--- DATA ---
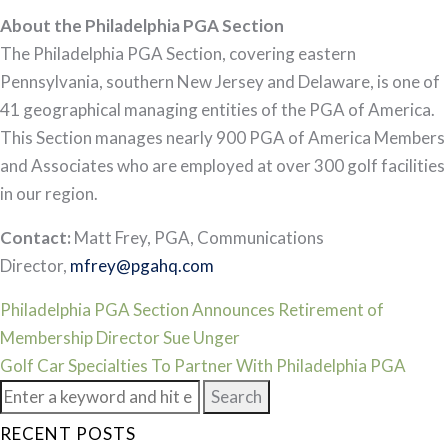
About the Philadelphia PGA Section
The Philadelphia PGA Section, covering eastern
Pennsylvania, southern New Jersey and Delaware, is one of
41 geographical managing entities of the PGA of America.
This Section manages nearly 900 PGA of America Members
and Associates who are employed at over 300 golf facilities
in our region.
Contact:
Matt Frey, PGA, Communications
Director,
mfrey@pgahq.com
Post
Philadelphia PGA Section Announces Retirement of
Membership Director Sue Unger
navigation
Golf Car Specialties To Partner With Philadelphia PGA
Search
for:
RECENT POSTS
---
- **AIM OF THE EXERCISE**: Output all of the records word for word, and keep the pictures out of the copy.

- **ANSWER AREA**:
About the Philadelphia PGA Section
The Philadelphia PGA Section, covering eastern
Pennsylvania, southern New Jersey and Delaware, is one of
41 geographical managing entities of the PGA of America.
This Section manages nearly 900 PGA of America Members
and Associates who are employed at over 300 golf facilities
in our region.
Contact:
Matt Frey, PGA, Communications
Director,
mfrey@pgahq.com
Post
Philadelphia PGA Section Announces Retirement of
Membership Director Sue Unger
navigation
Golf Car Specialties To Partner With Philadelphia PGA
Search
for:
RECENT POSTS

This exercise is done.